All. The. Sex. I’m not against sex on the page, not at all. I actually quite like it when it serves a purpose within the context. This is where my problem is — it usually serves no purpose in the plot other than just… sex. Add to this the absolutely ridiculous word choices in these scenes and you lost me for good. A man’s ‘length’? ‘Shaft’? ‘Filling’ a woman? For fuck’s sake…
P.S.: I’m not talking about erotica here, I’m referring to books where sex is not the main theme.
This a non-exhaustive list, but I think it covers my most recurring pet peeves. Did you notice how none of these are tropes? I have zero problems with tropes. In fact, I’ve used some of the most traditional ones for my books.

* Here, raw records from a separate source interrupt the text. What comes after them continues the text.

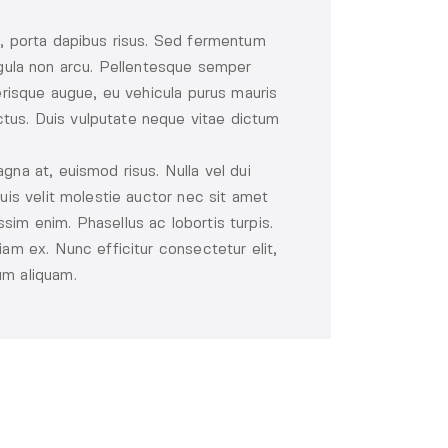
l, porta dapibus risus. Sed fermentum
 ligula non arcu. Pellentesque semper
lerisque augue, eu vehicula purus mauris
tus. Duis vulputate neque vitae dictum
gna at, euismod risus. Nulla vel dui
uis velit molestie auctor nec sit amet
sim enim. Phasellus ac lobortis turpis.
iam ex. Nunc efficitur consectetur elit,
um aliquam.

Welcome to New York is a friends-to-lovers romance, pretty common.
Once in a Lifetime is enemies-to-lovers and a love triangle! Two overused tropes in the same story? Hell yes!
This is because I believe that what matters is not what story you tell, it’s how you tell it. It’s how relatable your characters are, how believable the situations you put them in are, how coherent their actions are. I cannot tell you how frustrating it is for me to read a character making decisions that do not match the personality the author gave them or try not to roll my eyes with so much serendipity.
Maybe I feel like this because I actually love romance, though. Maybe I’m so passionate about this genre that I just can’t bear to see it ill-executed. Maybe I see how much potential it has and can’t help but suffer when it doesn’t reach it.
And I’m not saying I’m better than those authors out there, I’m not trying to reinvent the wheel here — I’m just trying to write a Good Story™.